┌─ DATA
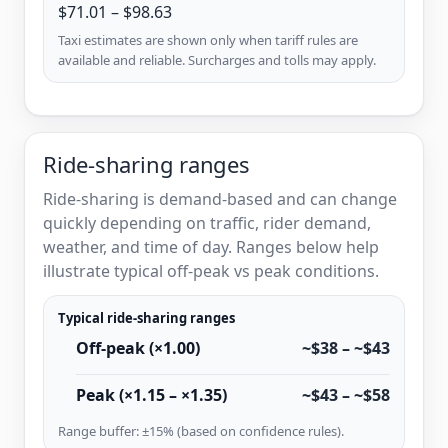
$71.01 – $98.63
Taxi estimates are shown only when tariff rules are
available and reliable. Surcharges and tolls may apply.
Ride-sharing ranges
Ride-sharing is demand-based and can change
quickly depending on traffic, rider demand,
weather, and time of day. Ranges below help
illustrate typical off-peak vs peak conditions.
Typical ride-sharing ranges
Off-peak (×1.00)
~$38 – ~$43
Peak (×1.15 – ×1.35)
~$43 – ~$58
Range buffer: ±15% (based on confidence rules).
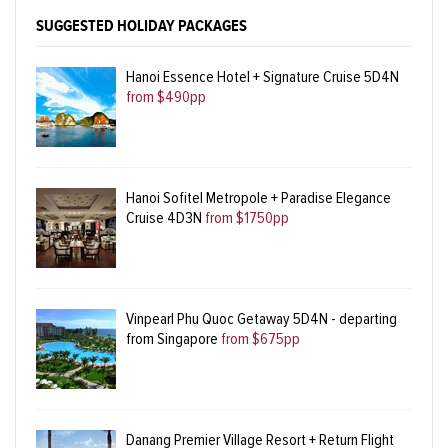
SUGGESTED HOLIDAY PACKAGES
Hanoi Essence Hotel + Signature Cruise 5D4N
from $490pp
Hanoi Sofitel Metropole + Paradise Elegance
Cruise 4D3N
from $1750pp
Vinpearl Phu Quoc Getaway 5D4N - departing
from Singapore
from $675pp
Danang Premier Village Resort + Return Flight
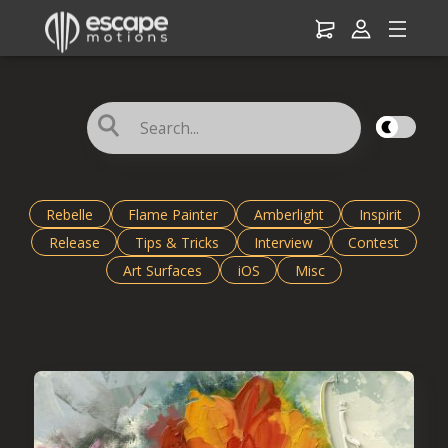
☌
Rebelle
Flame Painter
Amberlight
Inspirit
Release
Tips & Tricks
Interview
Contest
Art Surfaces
iOS
Misc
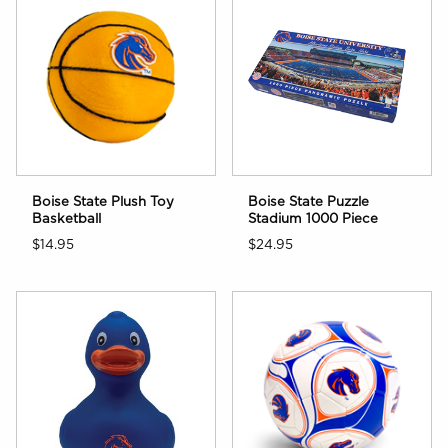
Boise State Plush Toy
Boise State Puzzle
Basketball
Stadium 1000 Piece
$14.95
$24.95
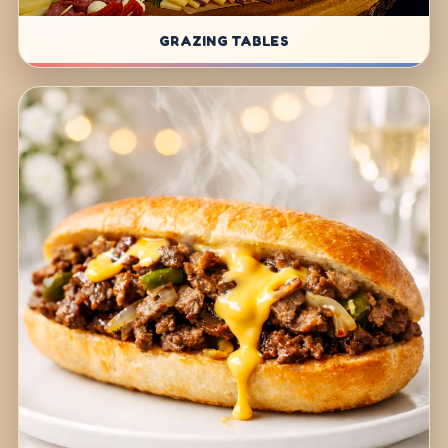
GRAZING TABLES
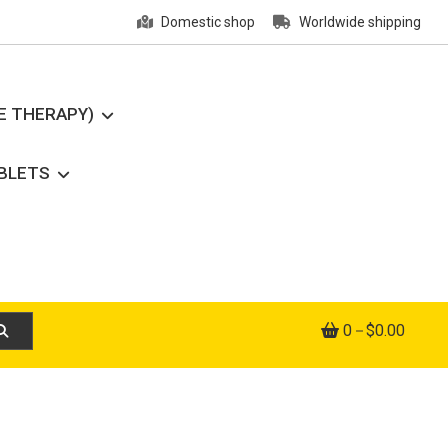
Domestic shop
Worldwide shipping
E THERAPY)
ABLETS
0
$0.00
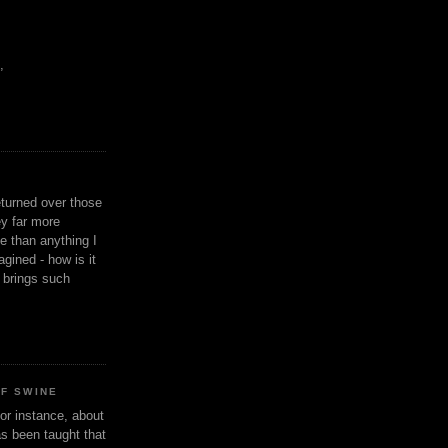
,
eturned over those
y far more
ge than anything I
gined - how is it
n brings such
OF SWINE
or instance, about
as been taught that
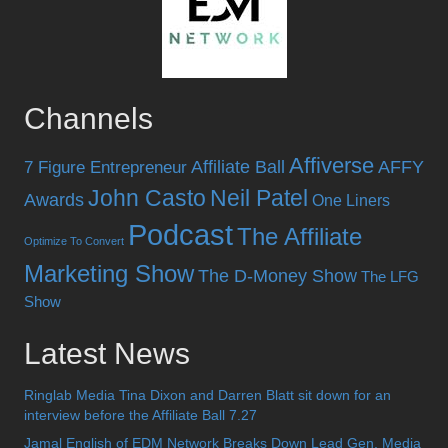
Channels
Affiverse
Affiliate Ball
AFFY
7 Figure Entrepreneur
John Casto
Neil Patel
Awards
One Liners
Podcast
The Affiliate
Optimize To Convert
Marketing Show
The D-Money Show
The LFG
Show
Latest News
Ringlab Media Tina Dixon and Darren Blatt sit down for an
interview before the Affiliate Ball 7.27
Jamal English of EDM Network Breaks Down Lead Gen, Media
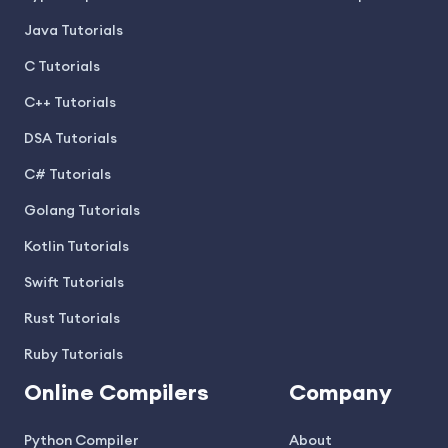
Java Tutorials
C Tutorials
C++ Tutorials
DSA Tutorials
C# Tutorials
Golang Tutorials
Kotlin Tutorials
Swift Tutorials
Rust Tutorials
Ruby Tutorials
Online Compilers
Company
Python Compiler
About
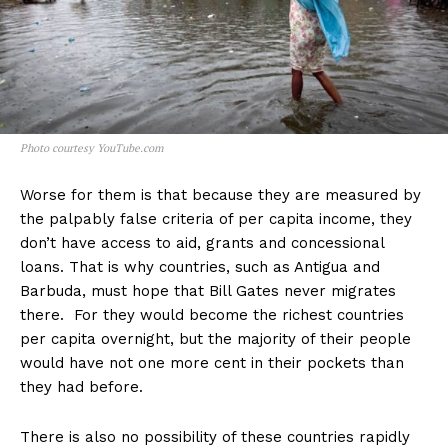
Photo courtesy YouTube.com
Worse for them is that because they are measured by
the palpably false criteria of per capita income, they
don’t have access to aid, grants and concessional
loans. That is why countries, such as Antigua and
Barbuda, must hope that Bill Gates never migrates
there. For they would become the richest countries
per capita overnight, but the majority of their people
would have not one more cent in their pockets than
they had before.
There is also no possibility of these countries rapidly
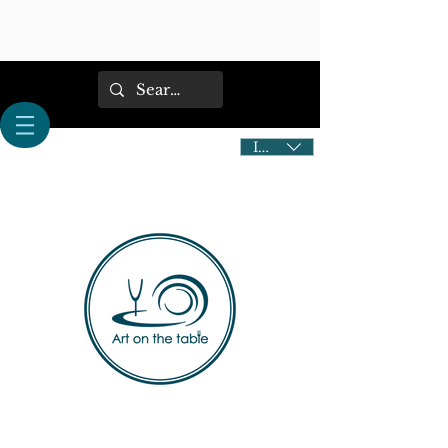
IDR (Rp)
└─
TASK INSTRUCTIONS:
Write out exactly the lines between the start of the data and the line with "weather, and time of day. Ranges below help", including both, but none of the pictures.

WORKED SOLUTION:
$71.01 – $98.63
Taxi estimates are shown only when tariff rules are
available and reliable. Surcharges and tolls may apply.
Ride-sharing ranges
Ride-sharing is demand-based and can change
quickly depending on traffic, rider demand,
weather, and time of day. Ranges below help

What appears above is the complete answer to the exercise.